İnsan olarak yeryüzüne ne kattığımız, ondan ne aldığımızla orantılıdır. Hayatla sürekli bir etkileşim içindeyiz çünkü. Ne yazık ki, bugün bu etkileşim hali, bizleri ilahi olandan gittikçe uzaklaştırmaktadır. Zira modern çöle dönmüş şu dünyada, niye var olduğunun bilincinde olmaktan ırak hayatlar sürmekteyiz maalesef. Bu durumun en acı yanı ise kaybolduğumuzun farkında bile olmadığımız. Halbuki bunun bir idrakine varabilsek, arayışlarımız bizi İbrahim yapacak. O zaman yere değil, gökyüzüne çevireceğiz bakışlarımızı. Ve kendi dışımızda bir evrenin varlığına şahid olacağız. Çok uzaklardan bakacağız bu canlı küreye. İşte o an “Dünya, neydi acaba?” sorusu düşecek aklımıza ilk defa.
Neydi peki dünya?
Dünya iki kelimeyle bizim hareket alanımızdır. Burada doğar, yaşar ve ölürüz. Geçmişimiz, geleceğimiz bu yuvarlak içinde şekillenir. Hüznümüz, sevincimiz, öfkemiz, korkularımız hep burada anlam kazanır.
Dünya hayatı ise bizlerin sınandığı, içinde cennet ve cehennemi taşıyan bir zaman dilimidir. Kuran’ın ifadesiyle ‘bir oyun ve eğlence’ kadar da kısadır. Bu zaman akıp giderken insan önce dikey( bebeklikten-gençliğe) sonrada yatay (gençlikten yaşlılığa) bir değişim gösterir. Dikeyde değişim ne kadar Hakk çizgide olursa, yatayda bu durum devamlı bir olgunlaşma gösterir.
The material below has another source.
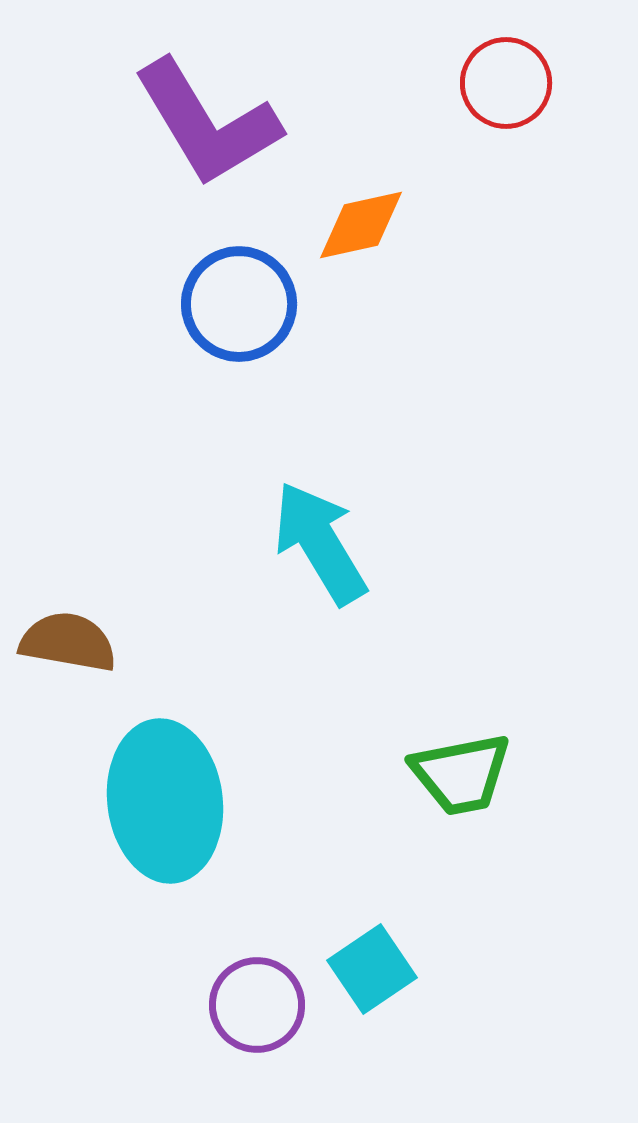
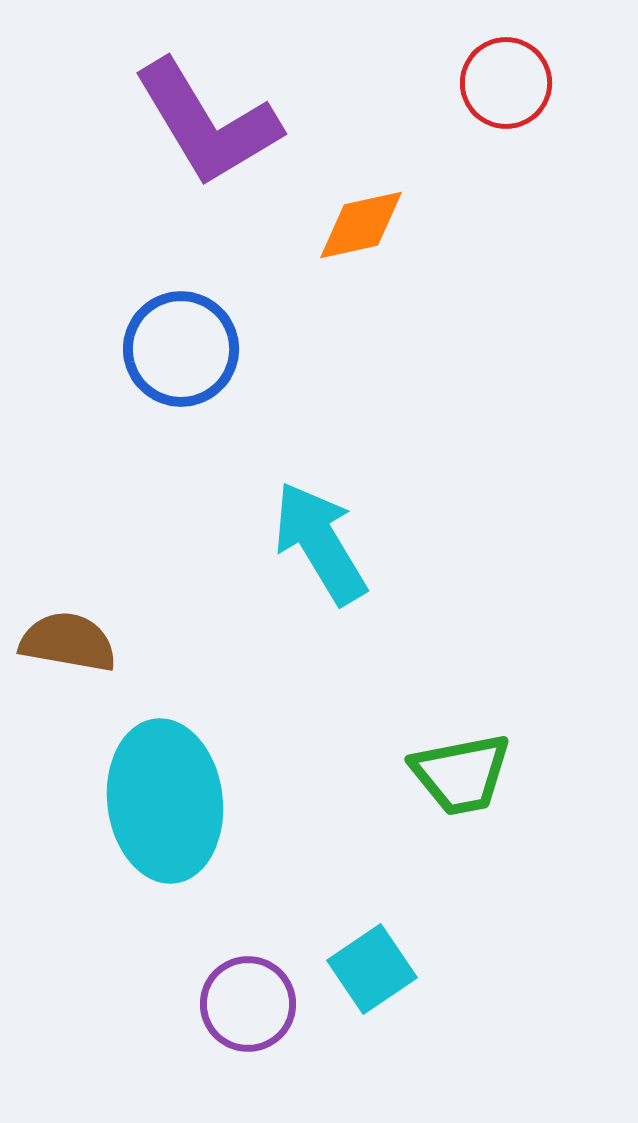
blue circle: moved 58 px left, 45 px down
purple circle: moved 9 px left, 1 px up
Böylece insan, rabbinin gösterdiği sorumluluk sahası içerisinde hayatın derinliklerine doğru kök salar.
Aslında yaratılmış olmak, bizatihi her varlığın kendinde bir sorumluluk, yük taşıma potansiyeline sahip olduğunu gösterir. Bir arıyı düşünün mesela. Kendi yiyeceğinden daha fazla bal üretiyor, insanın tüketimine sunuyor. Bunun için dolaşmadık kapı bırakmıyor. Ne için peki? Kendisine bırakılsa böyle bir yükün altına girer mi acaba! Ama hayat içerisinde rabbinin kendisine yüklediği bir anlam var. O da bunun öneminin, sorumluluğunun farkında hareket ediyor. Küçücük bir arı yaptığı işle rabbinin lütfuna mazhar olsun da, bizler bu rahmetten geri kalalım.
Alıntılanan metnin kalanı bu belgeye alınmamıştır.